Work request: Each line below that contains the word "entries" must be copied.

Document layout analysis data:
=== Begin Enclosure ===

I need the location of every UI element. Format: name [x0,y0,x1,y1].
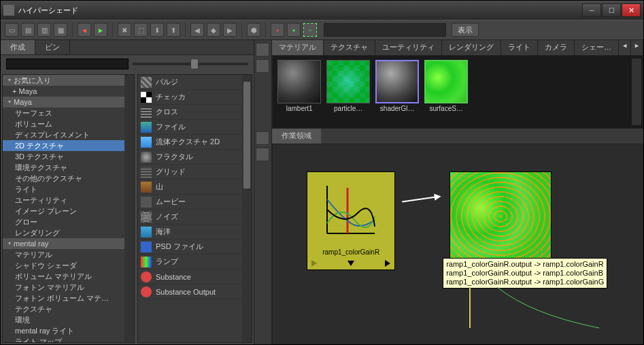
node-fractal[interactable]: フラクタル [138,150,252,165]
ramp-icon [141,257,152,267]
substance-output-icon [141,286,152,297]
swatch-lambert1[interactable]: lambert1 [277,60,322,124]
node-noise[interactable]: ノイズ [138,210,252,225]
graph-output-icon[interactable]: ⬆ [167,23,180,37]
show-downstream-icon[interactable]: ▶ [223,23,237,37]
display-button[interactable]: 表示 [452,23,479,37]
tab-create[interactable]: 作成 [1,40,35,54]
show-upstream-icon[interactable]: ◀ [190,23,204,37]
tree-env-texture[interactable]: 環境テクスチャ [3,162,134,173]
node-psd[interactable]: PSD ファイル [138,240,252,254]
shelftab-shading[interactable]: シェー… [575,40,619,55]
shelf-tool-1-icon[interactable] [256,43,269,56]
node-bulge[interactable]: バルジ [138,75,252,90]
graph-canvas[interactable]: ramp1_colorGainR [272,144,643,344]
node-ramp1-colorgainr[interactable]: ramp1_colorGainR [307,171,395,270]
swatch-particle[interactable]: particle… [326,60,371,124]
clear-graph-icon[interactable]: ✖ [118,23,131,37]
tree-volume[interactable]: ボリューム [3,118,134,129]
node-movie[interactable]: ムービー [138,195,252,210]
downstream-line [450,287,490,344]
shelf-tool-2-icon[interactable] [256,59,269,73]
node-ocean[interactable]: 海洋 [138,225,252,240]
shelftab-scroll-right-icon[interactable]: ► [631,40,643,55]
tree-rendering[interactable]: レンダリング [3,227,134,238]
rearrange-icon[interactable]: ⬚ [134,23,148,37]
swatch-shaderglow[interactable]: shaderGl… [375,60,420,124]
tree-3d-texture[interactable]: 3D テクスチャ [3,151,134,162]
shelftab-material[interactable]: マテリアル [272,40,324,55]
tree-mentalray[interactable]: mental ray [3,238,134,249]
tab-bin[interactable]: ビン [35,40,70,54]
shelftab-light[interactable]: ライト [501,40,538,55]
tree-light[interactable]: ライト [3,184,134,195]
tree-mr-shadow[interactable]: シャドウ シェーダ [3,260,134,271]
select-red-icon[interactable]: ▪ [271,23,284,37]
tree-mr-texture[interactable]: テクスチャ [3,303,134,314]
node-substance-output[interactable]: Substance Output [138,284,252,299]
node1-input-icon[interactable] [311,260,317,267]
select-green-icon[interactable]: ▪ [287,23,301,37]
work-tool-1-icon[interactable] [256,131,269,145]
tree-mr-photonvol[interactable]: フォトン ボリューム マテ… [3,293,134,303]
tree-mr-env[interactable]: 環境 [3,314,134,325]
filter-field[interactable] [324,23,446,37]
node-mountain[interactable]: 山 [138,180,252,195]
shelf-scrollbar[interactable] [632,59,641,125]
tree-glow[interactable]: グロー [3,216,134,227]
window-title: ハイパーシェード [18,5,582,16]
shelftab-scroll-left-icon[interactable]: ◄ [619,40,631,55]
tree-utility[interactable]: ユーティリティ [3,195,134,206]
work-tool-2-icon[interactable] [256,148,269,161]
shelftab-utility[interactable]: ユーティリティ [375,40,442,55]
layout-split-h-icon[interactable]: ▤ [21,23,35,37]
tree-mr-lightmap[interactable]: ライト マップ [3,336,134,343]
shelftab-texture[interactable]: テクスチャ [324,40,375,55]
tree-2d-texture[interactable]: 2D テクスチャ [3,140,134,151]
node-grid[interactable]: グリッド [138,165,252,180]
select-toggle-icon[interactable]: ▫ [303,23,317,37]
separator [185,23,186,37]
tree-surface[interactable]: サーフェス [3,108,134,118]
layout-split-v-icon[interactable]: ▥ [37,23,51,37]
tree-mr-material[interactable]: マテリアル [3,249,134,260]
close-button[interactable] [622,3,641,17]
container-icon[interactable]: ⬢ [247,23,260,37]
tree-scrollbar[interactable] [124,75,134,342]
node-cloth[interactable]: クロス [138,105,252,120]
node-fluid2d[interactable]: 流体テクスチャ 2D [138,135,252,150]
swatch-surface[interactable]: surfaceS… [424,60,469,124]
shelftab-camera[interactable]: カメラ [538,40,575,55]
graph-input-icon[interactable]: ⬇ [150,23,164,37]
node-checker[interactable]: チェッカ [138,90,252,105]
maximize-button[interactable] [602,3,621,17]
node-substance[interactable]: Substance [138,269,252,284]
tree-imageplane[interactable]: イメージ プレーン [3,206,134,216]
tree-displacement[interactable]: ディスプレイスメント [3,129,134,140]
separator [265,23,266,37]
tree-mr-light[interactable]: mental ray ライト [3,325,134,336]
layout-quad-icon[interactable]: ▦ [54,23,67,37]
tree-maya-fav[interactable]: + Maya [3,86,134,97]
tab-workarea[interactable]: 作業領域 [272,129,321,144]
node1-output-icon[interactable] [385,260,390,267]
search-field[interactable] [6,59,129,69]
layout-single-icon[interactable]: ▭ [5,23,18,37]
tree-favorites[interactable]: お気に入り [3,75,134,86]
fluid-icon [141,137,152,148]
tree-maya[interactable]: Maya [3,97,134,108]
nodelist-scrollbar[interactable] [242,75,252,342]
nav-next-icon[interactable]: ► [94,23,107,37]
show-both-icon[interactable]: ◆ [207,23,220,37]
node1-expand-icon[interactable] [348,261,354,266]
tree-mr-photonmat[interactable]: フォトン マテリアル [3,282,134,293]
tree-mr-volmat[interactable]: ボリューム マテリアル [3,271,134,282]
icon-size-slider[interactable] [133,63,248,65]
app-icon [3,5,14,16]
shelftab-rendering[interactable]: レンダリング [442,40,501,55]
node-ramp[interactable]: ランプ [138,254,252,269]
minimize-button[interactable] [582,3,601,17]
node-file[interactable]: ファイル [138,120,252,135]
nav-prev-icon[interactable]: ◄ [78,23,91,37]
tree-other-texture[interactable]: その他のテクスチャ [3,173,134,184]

=== End Enclosure ===
=== Begin Enclosure ===

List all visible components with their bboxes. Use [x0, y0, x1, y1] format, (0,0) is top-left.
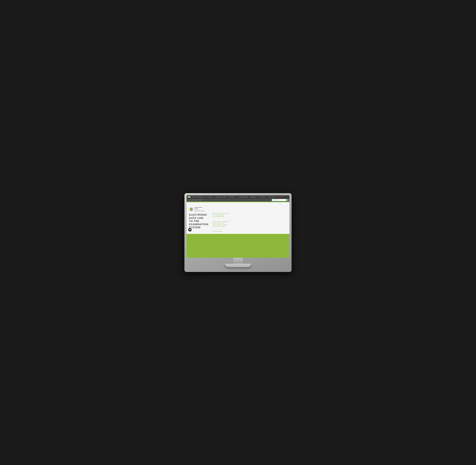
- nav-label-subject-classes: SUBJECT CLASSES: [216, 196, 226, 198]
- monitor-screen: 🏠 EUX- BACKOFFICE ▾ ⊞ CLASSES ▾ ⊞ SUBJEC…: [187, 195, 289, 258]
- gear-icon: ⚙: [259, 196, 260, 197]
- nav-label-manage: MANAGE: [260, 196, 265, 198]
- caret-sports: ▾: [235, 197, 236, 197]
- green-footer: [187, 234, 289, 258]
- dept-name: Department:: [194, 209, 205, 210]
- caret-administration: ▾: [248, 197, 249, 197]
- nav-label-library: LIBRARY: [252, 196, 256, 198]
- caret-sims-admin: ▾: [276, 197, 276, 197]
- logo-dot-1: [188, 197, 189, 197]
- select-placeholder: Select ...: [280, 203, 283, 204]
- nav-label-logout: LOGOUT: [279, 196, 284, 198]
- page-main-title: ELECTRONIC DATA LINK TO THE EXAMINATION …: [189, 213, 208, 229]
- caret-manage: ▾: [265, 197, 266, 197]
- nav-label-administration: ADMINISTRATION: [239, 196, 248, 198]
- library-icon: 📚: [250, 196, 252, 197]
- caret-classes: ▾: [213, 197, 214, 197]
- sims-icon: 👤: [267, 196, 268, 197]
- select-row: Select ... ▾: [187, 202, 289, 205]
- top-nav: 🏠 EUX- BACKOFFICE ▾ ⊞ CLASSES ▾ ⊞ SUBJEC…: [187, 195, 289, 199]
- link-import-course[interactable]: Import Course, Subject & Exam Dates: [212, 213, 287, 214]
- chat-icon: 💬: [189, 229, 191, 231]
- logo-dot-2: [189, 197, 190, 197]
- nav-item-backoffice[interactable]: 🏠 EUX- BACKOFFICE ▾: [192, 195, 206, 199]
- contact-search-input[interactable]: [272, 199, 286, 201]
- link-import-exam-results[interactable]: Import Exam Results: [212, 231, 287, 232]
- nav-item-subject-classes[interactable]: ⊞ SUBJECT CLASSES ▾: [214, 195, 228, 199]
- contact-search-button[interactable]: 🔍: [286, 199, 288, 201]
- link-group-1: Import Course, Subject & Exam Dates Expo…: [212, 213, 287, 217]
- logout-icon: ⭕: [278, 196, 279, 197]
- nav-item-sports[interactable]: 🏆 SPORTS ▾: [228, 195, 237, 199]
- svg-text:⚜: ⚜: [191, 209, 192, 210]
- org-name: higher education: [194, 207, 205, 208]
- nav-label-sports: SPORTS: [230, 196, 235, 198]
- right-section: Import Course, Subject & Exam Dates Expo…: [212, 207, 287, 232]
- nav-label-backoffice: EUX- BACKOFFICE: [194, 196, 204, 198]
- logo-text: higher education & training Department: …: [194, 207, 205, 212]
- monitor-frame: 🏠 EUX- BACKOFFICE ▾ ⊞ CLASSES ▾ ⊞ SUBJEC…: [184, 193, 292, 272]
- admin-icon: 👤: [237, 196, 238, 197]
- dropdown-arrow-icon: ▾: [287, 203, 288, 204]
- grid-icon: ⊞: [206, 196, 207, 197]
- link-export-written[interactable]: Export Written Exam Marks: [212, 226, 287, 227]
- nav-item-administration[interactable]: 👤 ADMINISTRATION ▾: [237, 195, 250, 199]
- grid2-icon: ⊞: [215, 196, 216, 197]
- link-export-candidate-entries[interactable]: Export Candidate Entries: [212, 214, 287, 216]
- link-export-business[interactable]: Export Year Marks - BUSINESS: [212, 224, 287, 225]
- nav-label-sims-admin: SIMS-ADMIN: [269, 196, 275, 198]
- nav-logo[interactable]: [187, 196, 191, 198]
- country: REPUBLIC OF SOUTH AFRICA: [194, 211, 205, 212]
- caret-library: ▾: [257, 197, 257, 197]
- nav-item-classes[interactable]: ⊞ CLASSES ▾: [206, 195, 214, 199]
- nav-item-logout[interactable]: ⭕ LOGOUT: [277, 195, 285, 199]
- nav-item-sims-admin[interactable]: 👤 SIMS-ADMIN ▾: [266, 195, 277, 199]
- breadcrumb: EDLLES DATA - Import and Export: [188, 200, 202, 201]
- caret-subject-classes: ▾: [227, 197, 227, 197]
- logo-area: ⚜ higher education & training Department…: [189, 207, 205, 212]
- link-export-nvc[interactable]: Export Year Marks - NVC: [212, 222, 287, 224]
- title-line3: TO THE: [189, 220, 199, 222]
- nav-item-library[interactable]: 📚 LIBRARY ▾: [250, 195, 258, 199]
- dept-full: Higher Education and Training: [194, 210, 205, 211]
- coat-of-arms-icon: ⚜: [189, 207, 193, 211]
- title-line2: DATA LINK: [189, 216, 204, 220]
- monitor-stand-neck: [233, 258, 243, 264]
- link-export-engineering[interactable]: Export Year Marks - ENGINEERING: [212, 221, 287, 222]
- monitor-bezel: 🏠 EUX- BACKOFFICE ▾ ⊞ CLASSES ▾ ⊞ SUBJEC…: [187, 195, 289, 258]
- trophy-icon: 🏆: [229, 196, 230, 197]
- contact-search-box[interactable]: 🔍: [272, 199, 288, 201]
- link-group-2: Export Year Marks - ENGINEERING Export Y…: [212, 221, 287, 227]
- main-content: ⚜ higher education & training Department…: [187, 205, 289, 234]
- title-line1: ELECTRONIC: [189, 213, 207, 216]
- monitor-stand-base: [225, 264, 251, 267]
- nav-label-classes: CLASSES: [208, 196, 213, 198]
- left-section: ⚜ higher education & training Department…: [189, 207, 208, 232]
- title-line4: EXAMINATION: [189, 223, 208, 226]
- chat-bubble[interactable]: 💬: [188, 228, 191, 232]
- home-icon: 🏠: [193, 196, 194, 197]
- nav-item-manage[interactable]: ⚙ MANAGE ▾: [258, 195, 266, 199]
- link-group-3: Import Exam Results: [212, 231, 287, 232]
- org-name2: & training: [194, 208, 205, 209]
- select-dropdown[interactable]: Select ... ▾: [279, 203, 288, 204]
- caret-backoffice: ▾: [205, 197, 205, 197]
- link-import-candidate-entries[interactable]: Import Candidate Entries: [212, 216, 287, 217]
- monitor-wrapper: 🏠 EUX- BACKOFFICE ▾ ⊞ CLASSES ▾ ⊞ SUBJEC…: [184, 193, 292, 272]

=== End Enclosure ===

Answer to the problem:
- link-export-candidate-entries[interactable]: Export Candidate Entries: [212, 214, 287, 216]
- link-import-candidate-entries[interactable]: Import Candidate Entries: [212, 216, 287, 217]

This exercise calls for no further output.